Emerging research identifies several biomarkers that may help clinicians assess the cardiovascular impact of OSA:

  • C-Reactive Protein (CRP): Elevated CRP levels indicate systemic inflammation and are associated with increased cardiovascular risk in OSA patients [6].
  • Interleukin-6 (IL-6): A pro-inflammatory cytokine often elevated in OSA, contributing to endothelial dysfunction and atherosclerosis [7].
  • Adhesion   Molecules (VCAM-1, ICAM-1): Higher levels of these molecules reflect endothelial activation and vascular injury, which are key mechanisms linking OSA to cardiovascular events [8].

Beyond AHI: Phenotyping OSA for Cardiovascular Risk

Traditional reliance on the Apnea-Hypopnea Index (AHI)—the count of breathing interruptions per hour—has limitations in predicting cardiovascular outcomes [9]. Newer metrics such as hypoxic burden (cumulative oxygen desaturation) and traits like loop gain (ventilatory control stability) and arousal thresholds offer a more personalized approach to risk assessment [10].

Clinical Implications and Recommendations

Given the strong association between OSA and cardiovascular disease, clinicians should consider routine OSA screening in patients with resistant hypertension, atrial fibrillation, or unexplained heart failure [11].Early diagnosis and interventions such as continuous positive airway pressure(CPAP) therapy have demonstrated benefits in reducing cardiovascular morbidity and improving quality of life [12].

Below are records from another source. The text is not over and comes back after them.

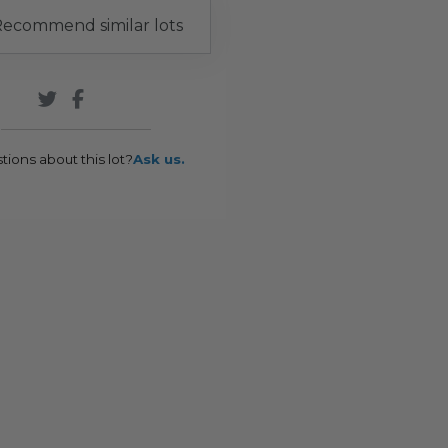
ecommend similar lots
tions about this lot?
Ask us.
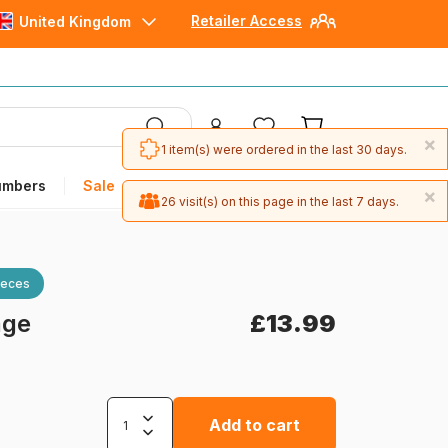
Retailer Access
United Kingdom
×
1 item(s) were ordered in the last 30 days.
umbers
Sale
×
26 visit(s) on this page in the last 7 days.
ieces
age
£13.99
Add to cart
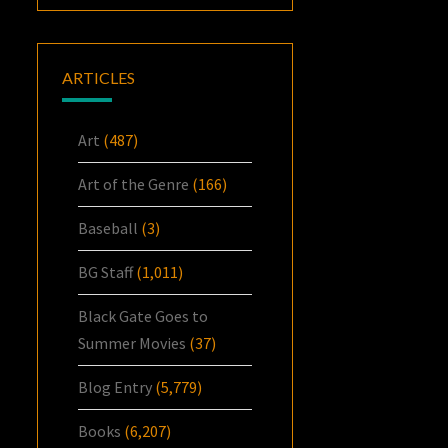
ARTICLES
Art
(487)
Art of the Genre
(166)
Baseball
(3)
BG Staff
(1,011)
Black Gate Goes to
Summer Movies
(37)
Blog Entry
(5,779)
Books
(6,207)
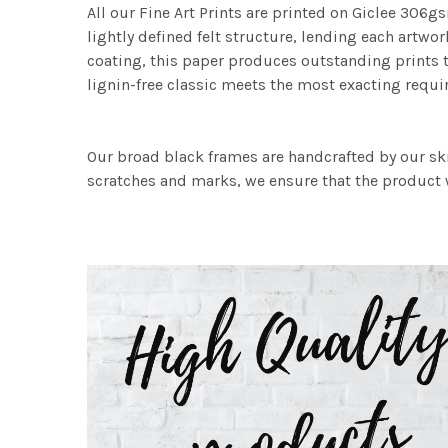
All our Fine Art Prints are printed on Giclee 306gs
lightly defined felt structure, lending each art
coating, this paper produces outstanding prints th
lignin-free classic meets the most exacting requir
Our broad black frames are handcrafted by our sk
scratches and marks, we ensure that the product w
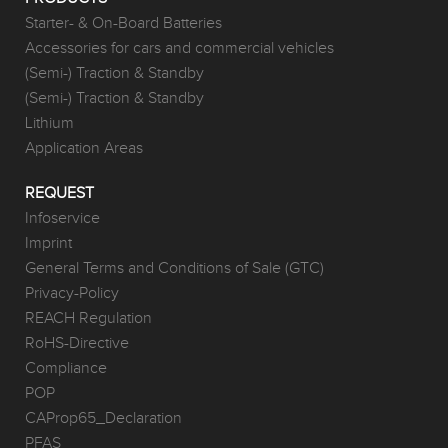
Starter- & On-Board Batteries
Accessories for cars and commercial vehicles
(Semi-) Traction & Standby
(Semi-) Traction & Standby
Lithium
Application Areas
REQUEST
Infoservice
Imprint
General Terms and Conditions of Sale (GTC)
Privacy-Policy
REACH Regulation
RoHS-Directive
Compliance
POP
CAProp65_Declaration
PFAS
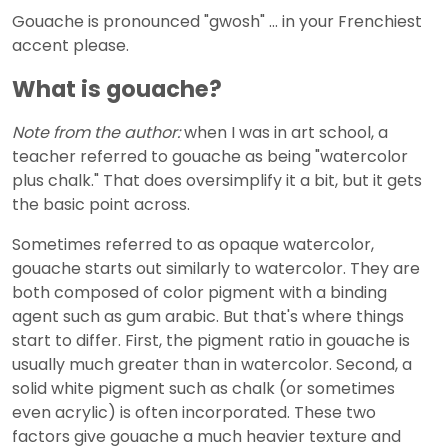
Gouache is pronounced "gwosh" ... in your Frenchiest
accent please.
What is gouache?
Note from the author:
when I was in art school, a
teacher referred to gouache as being "watercolor
plus chalk." That does oversimplify it a bit, but it gets
the basic point across.
Sometimes referred to as opaque watercolor,
gouache starts out similarly to watercolor. They are
both composed of color pigment with a binding
agent such as gum arabic. But that's where things
start to differ. First, the pigment ratio in gouache is
usually much greater than in watercolor. Second, a
solid white pigment such as chalk (or sometimes
even acrylic) is often incorporated. These two
factors give gouache a much heavier texture and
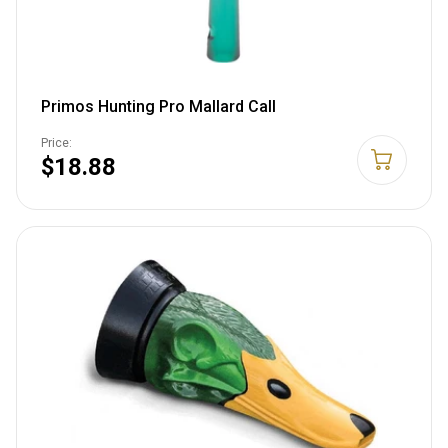
Primos Hunting Pro Mallard Call
Price:
$18.88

By integrating validated screening tools, biomarker analysis, and precision phenotyping, healthcare providers can more effectively identify high-risk individuals and tailor management strategies to reduce the substantial burden of OSA-related cardiovascular disease.

References

  1. Somers VK et al. Sleep Apnea and Cardiovascular Disease: An American Heart Association Statement. Circulation. 2021.
  2. UpToDate. Obstructive Sleep Apnea and Cardiovascular Disease Link.
  3. Chung F et al. STOP-BANG Questionnaire: A Practical Approach to Screen for OSA. Chest. 2016.
  4. Berry RB et al. The AASM Manual for the Scoring of Sleep and Associated Events. AASM. 2020.
  5. Ayas NT et al. Peripheral Arterial Tone Devices in OSA Diagnosis. Chest. 2015.
  6. Ryan S et al. CRP as a Marker of Cardiovascular Risk in OSA. Sleep Medicine Reviews. 2018.
  7. Nadeem R et al. IL-6 and Cardiovascular Risk in OSA. Journal of Clinical Sleep Medicine. 2017.
  8. Kato M et al. Endothelial Dysfunction and Adhesion Molecules in OSA. Circulation. 2013.
  9. Malhotra A et al. AHI and Cardiovascular Outcomes: Limitations and Alternatives. Lancet Respir Med. 2019.
  10. Eckert DJ et al. Phenotyping OSA: Toward Precision Medicine. Respirology. 2018.
  11. Javaheri S et al. Screening for OSA in CVD Clinics. Journal of the American College of Cardiology. 2017.
  12. McEvoy RD et al. CPAP and Cardiovascular Prevention in OSA. New England Journal of Medicine. 2016.